In times of crisis, you don’t want to be shaking pennies out of a piggy bank. Having an emergency fund, or a financial safety net, in place can ensure that you’re protected when a financial emergency arises.
One way to accomplish this is by setting up a cash reserve, a pool of readily available funds that can help you meet emergency or highly urgent short-term needs.
HOW MUCH IS ENOUGH?
Most financial professionals suggest that you have approximately three to six months’ worth of living expenses in your cash reserve. The actual amount, however, should be based on your particular circumstances. Do you have a mortgage? Do you have short-term and long-term disability protection? Are you paying for your child’s orthodontics? Are you making car payments? These are all important questions and factors that go into determining the appropriate size of your emergency fund. Other factors that need to be considered include your job security, health, and income. The bottom line: Without an emergency fund, a period of crisis (e.g., unemployment, disability) could be financially devastating.

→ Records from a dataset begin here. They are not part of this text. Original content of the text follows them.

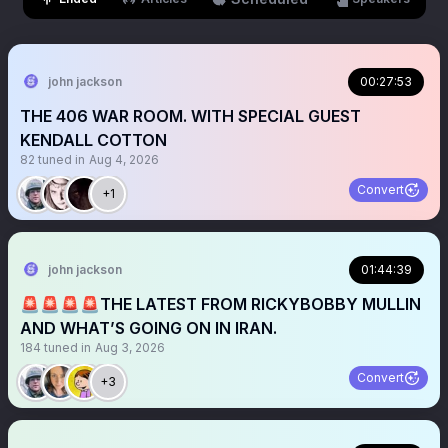
john jackson
00:27:53
THE 406 WAR ROOM. WITH SPECIAL GUEST
KENDALL COTTON
82
tuned in
Aug 4, 2026
Convert
+1
john jackson
01:44:39
🚨🚨🚨🚨THE LATEST FROM RICKYBOBBY MULLIN
AND WHAT’S GOING ON IN IRAN.
184
tuned in
Aug 3, 2026
Convert
+3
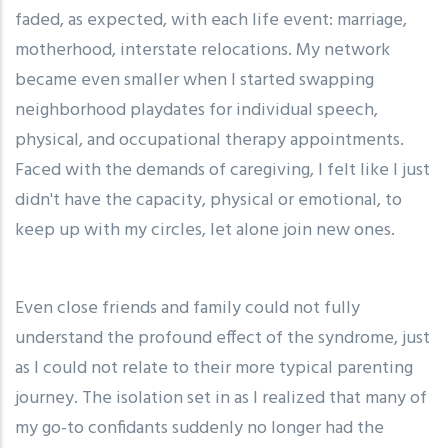
faded, as expected, with each life event: marriage,
motherhood, interstate relocations. My network
became even smaller when I started swapping
neighborhood playdates for individual speech,
physical, and occupational therapy appointments.
Faced with the demands of caregiving, I felt like I just
didn't have the capacity, physical or emotional, to
keep up with my circles, let alone join new ones.
Even close friends and family could not fully
understand the profound effect of the syndrome, just
as I could not relate to their more typical parenting
journey. The isolation set in as I realized that many of
my go-to confidants suddenly no longer had the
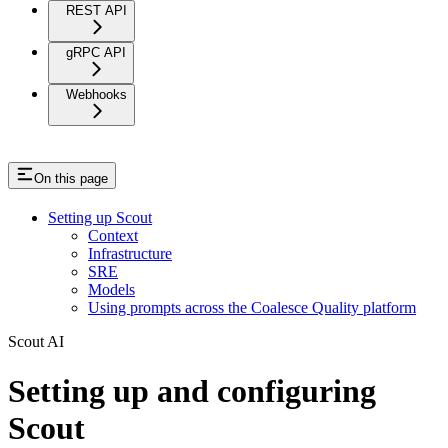
REST API
gRPC API
Webhooks
On this page
Setting up Scout
Context
Infrastructure
SRE
Models
Using prompts across the Coalesce Quality platform
Scout AI
Setting up and configuring
Scout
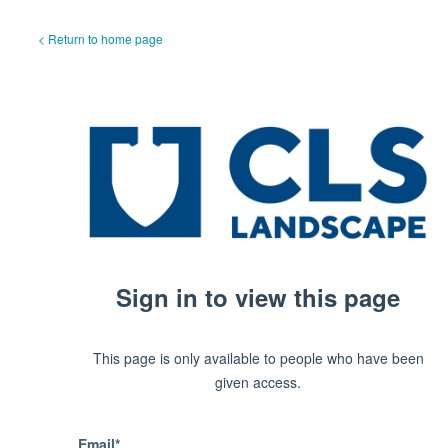
< Return to home page
Sign in to view this page
This page is only available to people who have been
given access.
Email*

BUILDING YOUR CASH RESERVE
If you haven’t established a cash reserve, or if the one you have is inadequate, it is a good time to review your budget to make sure you are saving adequately. If available, use payroll deduction at work, and you should budget your savings as part of regular household expenses. When reviewing your budget, you may find you are able to reduce some discretionary spending (e.g., eating out, movies, lottery tickets), which could free up some cash flow you could otherwise save.
Without an emergency fund, a period of crisis (e.g., unemployment, disability) could be financially devastating.
WHERE TO KEEP YOUR CASH RESERVE
You’ll want to make sure that your cash reserve is readily available when you need it. However, an FDIC-insured, low-interest savings account isn’t your only option. There are several excellent alternatives, each with unique advantages. For example, money market accounts or money market funds typically offer higher interest rates than savings accounts, with little increased risk.
It’s important to note that certain fixed-term investment vehicles (i.e., those that pledge to return your principal plus interest on a given date), such as CDs, typically impose a significant penalty for early withdrawals, so you will want to consider how much of your emergency fund (if any) you keep in these types of investment vehicles and plan accordingly to ensure you have adequate availability of funds, without penalty, to meet sudden financial needs.
REVIEW YOUR CASH RESERVE PERIODICALLY
Your personal and financial circumstances change often — a new child comes along, an aging parent becomes more dependent, or a larger home brings increased expenses. Because your cash reserve is the first line of protection against financial devastation, you should review it annually to make sure that it fits your current needs.